Her leg shoots out, whisper-quick, and kicks me squarely in the shin of my good leg.  Pain spikes up it and I instinctively pull my leg away, leaving me briefly balanced on my cast, before I topple heavily over into the street.  I land on my right side, and she vaults over me, rams a knee into my back and shoves me onto my stomach.  Clenching her fists in my hair, her nails dragging into my scalp, she kneels on my back and starts slamming my face into the asphalt over and over.

She’s probably half a foot shorter than me and might not even weigh half of what I do, but I’m totally helpless in the face of her onslaught.  The stars exploding across my vision every time my forehead meets the ground are shattering any thoughts I try to assemble, my nose is a burning torch of pain in the center of my face, and I’m breathing in the running water in the street about as often as I’m breathing in air.  I can’t coordinate my arms to lift myself up or roll myself over, and all I can think is, I’m going to die right now.
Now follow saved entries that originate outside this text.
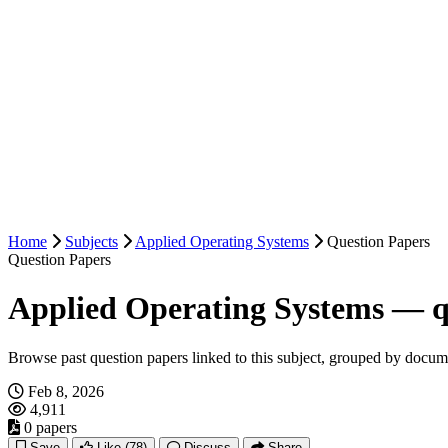
Home
Subjects
Applied Operating Systems
Question Papers
Question Papers
Applied Operating Systems — q
Browse past question papers linked to this subject, grouped by docum
Feb 8, 2026
4,911
0 papers
Save
Like
(78)
Discuss
Share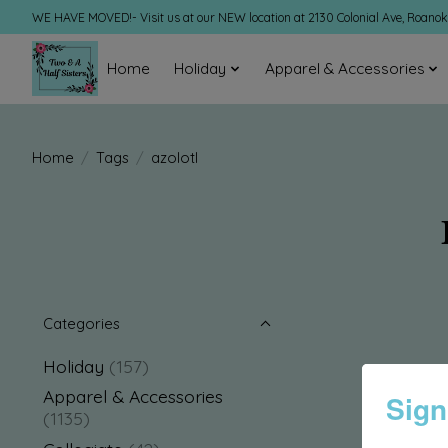
WE HAVE MOVED!- Visit us at our NEW location at 2130 Colonial Ave, Roano
Home
Holiday
Apparel & Accessories
Home
/
Tags
/
azolotl
Categories
Holiday
(157)
Apparel & Accessories
Sign
(1135)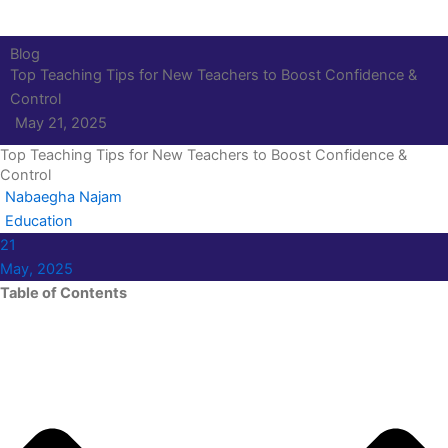
Blog
Top Teaching Tips for New Teachers to Boost Confidence &
Control
May 21, 2025
Top Teaching Tips for New Teachers to Boost Confidence &
Control
Nabaegha Najam
Education
21
May, 2025
Table of Contents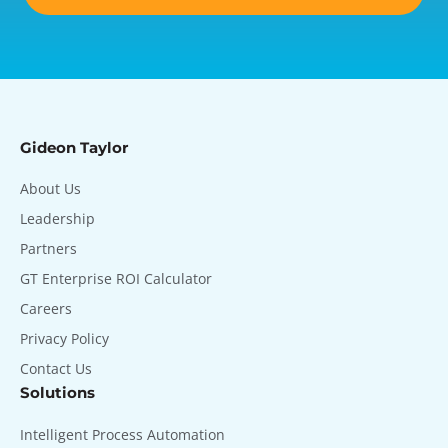
Gideon Taylor
About Us
Leadership
Partners
GT Enterprise ROI Calculator
Careers
Privacy Policy
Contact Us
Solutions
Intelligent Process Automation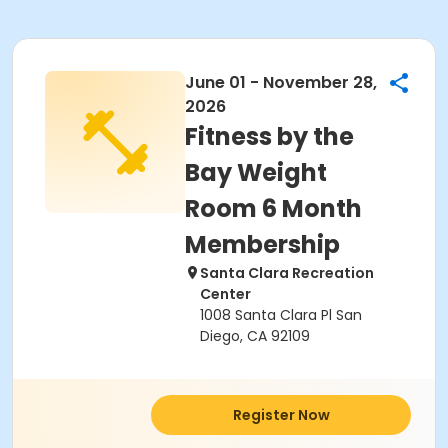
June 01 - November 28,
2026
Fitness by the
Bay Weight
Room 6 Month
Membership
Santa Clara Recreation
Center
1008 Santa Clara Pl San
Diego, CA 92109
Register Now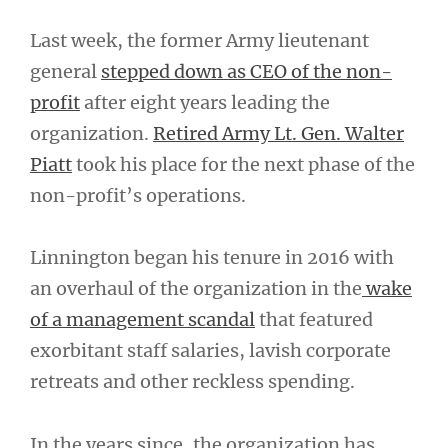
Last week, the former Army lieutenant
general
stepped down as CEO of the non-
profit
after eight years leading the
organization.
Retired Army Lt. Gen. Walter
Piatt
took his place for the next phase of the
non-profit’s operations.
Linnington began his tenure in 2016 with
an overhaul of the organization in the
wake
of a management scandal
that featured
exorbitant staff salaries, lavish corporate
retreats and other reckless spending.
In the years since, the organization has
Suddenly, I’m dazzled with light, and it takes me a moment to realize that it’s external, and not just another blow to the head.  I twist my head to see the twin beams of a car’s headlights bearing down on us, preparing to run us both over.  It’s Brian behind the wheel, playing a game of chicken with the stormraiser to try to force her off of me.

Instead of jumping for safety, though, she just glares and a bolt of lightning slashes down from the sky, blasting the car.  The headlights flare brightly and shut off, as does the car’s engine, but the car’s still rolling and I can see that she’s about to send another bolt.

In a wild effort to break her concentration, I summon up all the anger I can and attract every bit of ferrous metal I can reach.  This has a dual effect; it calls a cloud of all the tiny bits of metal that litter a street towards me, all of the bits of disregarded detritus, pelting both me and the stormraiser with a stinging cloud of metal.  She yelps and flails her arms, an automatic attempt to shake off whatever’s attacking her.

At the same time, my magnetic summons also attempts to pull Brian’s car to me.  Since it outweighs me by an order of magnitude, what I actually do is haul myself harshly across the asphalt towards the car, with the stormraiser on my back coming along for the ride.  I hear the brakes squeal as Brian stomps on them, and I magnetically pin myself to the car’s bumper as it skids to a stop.

The stormraiser rolls free and climbs to her feet, slightly unsteadily.  She points a hand at me and opens her mouth, but before she can say anything, another set of headlights spears out of the darkness, traveling towards us, and this one is accompanied by the pulsing blue of police lights.

She narrows her eyes at me.  “This isn’t over,” she hisses, and darts off down an alleyway.  I know I should probably chase her, but the most I can manage right now is to roll onto my back and watch her go.

The blue lights of the police car wash over me as Brian gets out and hurries over to my side.  “Are you all right, man?” he asks, but before I can answer, I’m interrupted by a familiar voice.

“What happened here?” asks Officer Peterson, stepping out of the police car and surveying the scene.

“It’s not what it looks like,” I say, levering myself painfully to my feet.  “He didn’t hit me with the car.”

I see Peterson taking in the shattered brick wall and the scorch marks on top of Brian’s car, my discarded crutches on the sidewalk and the stupid floppy green hat lying ten feet away in the road.  His gaze returns to me.

“How about you come back to the station with me and tell me what did happen?”

“Am I under arrest?”

“Don’t make me answer that right now, please.  Just come back to the station and we’ll talk.”